● **Problem statement**
Beginning with the line containing "Центральные" and ending with the line containing "セルフサービスで会話回数による自動エスカレーションを実", write out each line of the records below exactly; pictures and lines outside that range are left out.

● **Dataset entries**
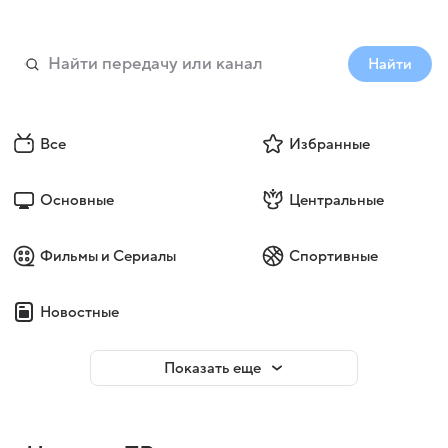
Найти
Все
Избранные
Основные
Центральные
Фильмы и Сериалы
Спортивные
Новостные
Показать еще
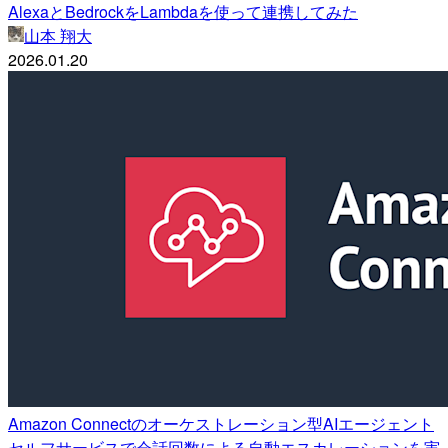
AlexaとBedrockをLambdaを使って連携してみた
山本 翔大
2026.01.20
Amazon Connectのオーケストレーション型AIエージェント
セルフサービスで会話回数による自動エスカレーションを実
* * *
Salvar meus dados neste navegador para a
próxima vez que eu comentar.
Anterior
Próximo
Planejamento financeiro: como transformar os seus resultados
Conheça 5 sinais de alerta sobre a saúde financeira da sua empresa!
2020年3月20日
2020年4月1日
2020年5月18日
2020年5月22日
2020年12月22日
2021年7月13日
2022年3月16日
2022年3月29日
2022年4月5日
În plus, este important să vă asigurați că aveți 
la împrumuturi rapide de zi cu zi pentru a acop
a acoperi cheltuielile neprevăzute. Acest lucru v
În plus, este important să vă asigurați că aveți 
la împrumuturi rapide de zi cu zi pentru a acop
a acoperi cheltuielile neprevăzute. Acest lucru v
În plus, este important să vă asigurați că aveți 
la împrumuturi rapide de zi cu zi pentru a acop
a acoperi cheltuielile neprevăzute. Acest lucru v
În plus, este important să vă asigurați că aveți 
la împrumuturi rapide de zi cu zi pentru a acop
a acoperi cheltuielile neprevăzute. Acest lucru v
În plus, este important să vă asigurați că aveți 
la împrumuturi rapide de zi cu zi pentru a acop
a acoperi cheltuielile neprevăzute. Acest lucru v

● **Output for this exercise**
Центральные
Фильмы и Сериалы
Спортивные
Новостные
Показать еще
AlexaとBedrockをLambdaを使って連携してみた
山本 翔大
2026.01.20
Amazon Connectのオーケストレーション型AIエージェント
セルフサービスで会話回数による自動エスカレーションを実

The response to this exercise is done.